Problem description: Nothing but the data itself, reproduced exactly, is the expected answer.

Extracted page text data

# # # # # # #

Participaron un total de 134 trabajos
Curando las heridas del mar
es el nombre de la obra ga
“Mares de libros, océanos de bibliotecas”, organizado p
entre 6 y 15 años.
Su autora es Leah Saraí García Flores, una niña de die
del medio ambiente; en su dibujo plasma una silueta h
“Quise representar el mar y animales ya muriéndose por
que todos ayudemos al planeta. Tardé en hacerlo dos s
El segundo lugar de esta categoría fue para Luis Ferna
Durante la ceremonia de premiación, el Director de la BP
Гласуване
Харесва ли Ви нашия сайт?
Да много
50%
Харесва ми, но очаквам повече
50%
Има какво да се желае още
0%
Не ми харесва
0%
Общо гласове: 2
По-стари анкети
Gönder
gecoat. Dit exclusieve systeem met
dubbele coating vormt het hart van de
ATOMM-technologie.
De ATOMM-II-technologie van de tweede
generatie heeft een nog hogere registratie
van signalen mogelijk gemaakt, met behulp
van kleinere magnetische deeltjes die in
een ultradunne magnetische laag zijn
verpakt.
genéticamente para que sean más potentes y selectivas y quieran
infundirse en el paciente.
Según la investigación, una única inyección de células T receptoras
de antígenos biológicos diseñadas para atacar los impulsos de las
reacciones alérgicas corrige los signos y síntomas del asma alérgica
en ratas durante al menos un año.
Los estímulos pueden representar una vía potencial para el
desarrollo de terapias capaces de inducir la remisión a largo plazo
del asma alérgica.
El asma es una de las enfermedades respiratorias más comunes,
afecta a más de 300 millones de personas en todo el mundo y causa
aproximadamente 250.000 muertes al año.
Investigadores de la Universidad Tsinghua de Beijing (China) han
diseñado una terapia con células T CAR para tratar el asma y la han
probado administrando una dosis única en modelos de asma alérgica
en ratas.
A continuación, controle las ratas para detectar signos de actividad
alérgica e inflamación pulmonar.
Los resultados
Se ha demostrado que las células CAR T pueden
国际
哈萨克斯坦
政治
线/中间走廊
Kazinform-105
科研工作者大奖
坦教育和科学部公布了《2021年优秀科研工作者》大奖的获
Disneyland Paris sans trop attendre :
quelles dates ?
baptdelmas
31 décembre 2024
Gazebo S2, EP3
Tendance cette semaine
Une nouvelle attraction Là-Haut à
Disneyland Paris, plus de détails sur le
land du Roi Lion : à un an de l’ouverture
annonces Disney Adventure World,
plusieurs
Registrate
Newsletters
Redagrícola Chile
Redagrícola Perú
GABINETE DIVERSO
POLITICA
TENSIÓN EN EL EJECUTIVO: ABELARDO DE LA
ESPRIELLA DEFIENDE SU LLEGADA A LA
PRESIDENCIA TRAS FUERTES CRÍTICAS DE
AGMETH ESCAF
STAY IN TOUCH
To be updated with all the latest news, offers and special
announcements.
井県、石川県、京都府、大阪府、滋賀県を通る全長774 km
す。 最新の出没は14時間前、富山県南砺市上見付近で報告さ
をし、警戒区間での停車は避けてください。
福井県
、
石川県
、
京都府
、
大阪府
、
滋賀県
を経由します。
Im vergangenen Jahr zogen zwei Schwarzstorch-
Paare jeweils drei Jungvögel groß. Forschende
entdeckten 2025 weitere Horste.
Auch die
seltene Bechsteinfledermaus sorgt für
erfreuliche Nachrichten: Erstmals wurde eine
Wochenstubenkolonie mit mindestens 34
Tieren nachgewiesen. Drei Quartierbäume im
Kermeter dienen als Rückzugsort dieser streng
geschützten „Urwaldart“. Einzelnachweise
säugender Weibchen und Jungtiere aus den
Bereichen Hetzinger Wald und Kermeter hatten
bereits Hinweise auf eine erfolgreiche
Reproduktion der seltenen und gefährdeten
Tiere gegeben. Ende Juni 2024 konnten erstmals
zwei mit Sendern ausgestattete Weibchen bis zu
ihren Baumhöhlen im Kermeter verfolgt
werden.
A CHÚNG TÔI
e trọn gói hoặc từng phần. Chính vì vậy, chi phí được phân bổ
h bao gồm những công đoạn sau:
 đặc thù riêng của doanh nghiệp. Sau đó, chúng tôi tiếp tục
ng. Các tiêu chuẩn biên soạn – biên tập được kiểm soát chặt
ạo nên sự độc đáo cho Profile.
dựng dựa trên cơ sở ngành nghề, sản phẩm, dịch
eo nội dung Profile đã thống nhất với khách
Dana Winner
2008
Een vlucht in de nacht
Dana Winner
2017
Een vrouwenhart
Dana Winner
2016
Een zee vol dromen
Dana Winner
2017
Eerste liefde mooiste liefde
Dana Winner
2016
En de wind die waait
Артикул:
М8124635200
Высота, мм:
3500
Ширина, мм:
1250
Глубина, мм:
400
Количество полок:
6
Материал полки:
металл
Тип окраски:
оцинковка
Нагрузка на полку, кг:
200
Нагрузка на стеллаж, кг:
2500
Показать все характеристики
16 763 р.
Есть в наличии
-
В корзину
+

# # # # # # #

Response to this task:
Participaron un total de 134 trabajos
Curando las heridas del mar
es el nombre de la obra ga
“Mares de libros, océanos de bibliotecas”, organizado p
entre 6 y 15 años.
Su autora es Leah Saraí García Flores, una niña de die
del medio ambiente; en su dibujo plasma una silueta h
“Quise representar el mar y animales ya muriéndose por
que todos ayudemos al planeta. Tardé en hacerlo dos s
El segundo lugar de esta categoría fue para Luis Ferna
Durante la ceremonia de premiación, el Director de la BP
Гласуване
Харесва ли Ви нашия сайт?
Да много
50%
Харесва ми, но очаквам повече
50%
Има какво да се желае още
0%
Не ми харесва
0%
Общо гласове: 2
По-стари анкети
Gönder
gecoat. Dit exclusieve systeem met
dubbele coating vormt het hart van de
ATOMM-technologie.
De ATOMM-II-technologie van de tweede
generatie heeft een nog hogere registratie
van signalen mogelijk gemaakt, met behulp
van kleinere magnetische deeltjes die in
een ultradunne magnetische laag zijn
verpakt.
genéticamente para que sean más potentes y selectivas y quieran
infundirse en el paciente.
Según la investigación, una única inyección de células T receptoras
de antígenos biológicos diseñadas para atacar los impulsos de las
reacciones alérgicas corrige los signos y síntomas del asma alérgica
en ratas durante al menos un año.
Los estímulos pueden representar una vía potencial para el
desarrollo de terapias capaces de inducir la remisión a largo plazo
del asma alérgica.
El asma es una de las enfermedades respiratorias más comunes,
afecta a más de 300 millones de personas en todo el mundo y causa
aproximadamente 250.000 muertes al año.
Investigadores de la Universidad Tsinghua de Beijing (China) han
diseñado una terapia con células T CAR para tratar el asma y la han
probado administrando una dosis única en modelos de asma alérgica
en ratas.
A continuación, controle las ratas para detectar signos de actividad
alérgica e inflamación pulmonar.
Los resultados
Se ha demostrado que las células CAR T pueden
国际
哈萨克斯坦
政治
线/中间走廊
Kazinform-105
科研工作者大奖
坦教育和科学部公布了《2021年优秀科研工作者》大奖的获
Disneyland Paris sans trop attendre :
quelles dates ?
baptdelmas
31 décembre 2024
Gazebo S2, EP3
Tendance cette semaine
Une nouvelle attraction Là-Haut à
Disneyland Paris, plus de détails sur le
land du Roi Lion : à un an de l’ouverture
annonces Disney Adventure World,
plusieurs
Registrate
Newsletters
Redagrícola Chile
Redagrícola Perú
GABINETE DIVERSO
POLITICA
TENSIÓN EN EL EJECUTIVO: ABELARDO DE LA
ESPRIELLA DEFIENDE SU LLEGADA A LA
PRESIDENCIA TRAS FUERTES CRÍTICAS DE
AGMETH ESCAF
STAY IN TOUCH
To be updated with all the latest news, offers and special
announcements.
井県、石川県、京都府、大阪府、滋賀県を通る全長774 km
す。 最新の出没は14時間前、富山県南砺市上見付近で報告さ
をし、警戒区間での停車は避けてください。
福井県
、
石川県
、
京都府
、
大阪府
、
滋賀県
を経由します。
Im vergangenen Jahr zogen zwei Schwarzstorch-
Paare jeweils drei Jungvögel groß. Forschende
entdeckten 2025 weitere Horste.
Auch die
seltene Bechsteinfledermaus sorgt für
erfreuliche Nachrichten: Erstmals wurde eine
Wochenstubenkolonie mit mindestens 34
Tieren nachgewiesen. Drei Quartierbäume im
Kermeter dienen als Rückzugsort dieser streng
geschützten „Urwaldart“. Einzelnachweise
säugender Weibchen und Jungtiere aus den
Bereichen Hetzinger Wald und Kermeter hatten
bereits Hinweise auf eine erfolgreiche
Reproduktion der seltenen und gefährdeten
Tiere gegeben. Ende Juni 2024 konnten erstmals
zwei mit Sendern ausgestattete Weibchen bis zu
ihren Baumhöhlen im Kermeter verfolgt
werden.
A CHÚNG TÔI
e trọn gói hoặc từng phần. Chính vì vậy, chi phí được phân bổ
h bao gồm những công đoạn sau:
 đặc thù riêng của doanh nghiệp. Sau đó, chúng tôi tiếp tục
ng. Các tiêu chuẩn biên soạn – biên tập được kiểm soát chặt
ạo nên sự độc đáo cho Profile.
dựng dựa trên cơ sở ngành nghề, sản phẩm, dịch
eo nội dung Profile đã thống nhất với khách
Dana Winner
2008
Een vlucht in de nacht
Dana Winner
2017
Een vrouwenhart
Dana Winner
2016
Een zee vol dromen
Dana Winner
2017
Eerste liefde mooiste liefde
Dana Winner
2016
En de wind die waait
Артикул:
М8124635200
Высота, мм:
3500
Ширина, мм:
1250
Глубина, мм:
400
Количество полок:
6
Материал полки:
металл
Тип окраски:
оцинковка
Нагрузка на полку, кг:
200
Нагрузка на стеллаж, кг:
2500
Показать все характеристики
16 763 р.
Есть в наличии
-
В корзину
+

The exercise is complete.